§ **Task item**
Each of the following records is to be output exactly.

*-*-*

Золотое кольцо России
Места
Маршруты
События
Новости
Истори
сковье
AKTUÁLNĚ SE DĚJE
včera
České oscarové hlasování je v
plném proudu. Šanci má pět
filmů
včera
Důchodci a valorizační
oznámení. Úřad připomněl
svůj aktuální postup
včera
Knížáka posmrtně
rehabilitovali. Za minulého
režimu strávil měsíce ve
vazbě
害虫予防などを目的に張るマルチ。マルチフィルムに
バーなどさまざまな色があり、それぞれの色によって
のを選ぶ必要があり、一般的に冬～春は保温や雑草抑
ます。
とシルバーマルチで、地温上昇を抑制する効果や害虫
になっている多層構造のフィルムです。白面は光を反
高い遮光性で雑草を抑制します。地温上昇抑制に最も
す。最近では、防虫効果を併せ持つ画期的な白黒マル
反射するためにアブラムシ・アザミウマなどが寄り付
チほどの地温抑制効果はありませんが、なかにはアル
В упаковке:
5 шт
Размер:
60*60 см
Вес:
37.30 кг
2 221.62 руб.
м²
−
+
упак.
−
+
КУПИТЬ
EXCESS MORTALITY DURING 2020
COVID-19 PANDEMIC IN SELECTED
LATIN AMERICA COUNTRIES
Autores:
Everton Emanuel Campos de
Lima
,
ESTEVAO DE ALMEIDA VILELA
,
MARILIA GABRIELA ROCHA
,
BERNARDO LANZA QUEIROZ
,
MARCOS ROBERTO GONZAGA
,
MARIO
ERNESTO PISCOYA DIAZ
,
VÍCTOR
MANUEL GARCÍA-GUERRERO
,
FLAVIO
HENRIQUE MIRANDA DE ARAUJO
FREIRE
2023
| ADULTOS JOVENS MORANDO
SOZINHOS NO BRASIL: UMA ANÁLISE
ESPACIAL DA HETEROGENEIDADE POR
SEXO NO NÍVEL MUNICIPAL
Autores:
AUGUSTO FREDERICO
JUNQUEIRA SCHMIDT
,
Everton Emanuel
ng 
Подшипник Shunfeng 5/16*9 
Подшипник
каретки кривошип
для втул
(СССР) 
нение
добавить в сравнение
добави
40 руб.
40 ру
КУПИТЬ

*-*-*

§ **Answer space**
Золотое кольцо России
Места
Маршруты
События
Новости
Истори
сковье
AKTUÁLNĚ SE DĚJE
včera
České oscarové hlasování je v
plném proudu. Šanci má pět
filmů
včera
Důchodci a valorizační
oznámení. Úřad připomněl
svůj aktuální postup
včera
Knížáka posmrtně
rehabilitovali. Za minulého
režimu strávil měsíce ve
vazbě
害虫予防などを目的に張るマルチ。マルチフィルムに
バーなどさまざまな色があり、それぞれの色によって
のを選ぶ必要があり、一般的に冬～春は保温や雑草抑
ます。
とシルバーマルチで、地温上昇を抑制する効果や害虫
になっている多層構造のフィルムです。白面は光を反
高い遮光性で雑草を抑制します。地温上昇抑制に最も
す。最近では、防虫効果を併せ持つ画期的な白黒マル
反射するためにアブラムシ・アザミウマなどが寄り付
チほどの地温抑制効果はありませんが、なかにはアル
В упаковке:
5 шт
Размер:
60*60 см
Вес:
37.30 кг
2 221.62 руб.
м²
−
+
упак.
−
+
КУПИТЬ
EXCESS MORTALITY DURING 2020
COVID-19 PANDEMIC IN SELECTED
LATIN AMERICA COUNTRIES
Autores:
Everton Emanuel Campos de
Lima
,
ESTEVAO DE ALMEIDA VILELA
,
MARILIA GABRIELA ROCHA
,
BERNARDO LANZA QUEIROZ
,
MARCOS ROBERTO GONZAGA
,
MARIO
ERNESTO PISCOYA DIAZ
,
VÍCTOR
MANUEL GARCÍA-GUERRERO
,
FLAVIO
HENRIQUE MIRANDA DE ARAUJO
FREIRE
2023
| ADULTOS JOVENS MORANDO
SOZINHOS NO BRASIL: UMA ANÁLISE
ESPACIAL DA HETEROGENEIDADE POR
SEXO NO NÍVEL MUNICIPAL
Autores:
AUGUSTO FREDERICO
JUNQUEIRA SCHMIDT
,
Everton Emanuel
ng 
Подшипник Shunfeng 5/16*9 
Подшипник
каретки кривошип
для втул
(СССР) 
нение
добавить в сравнение
добави
40 руб.
40 ру
КУПИТЬ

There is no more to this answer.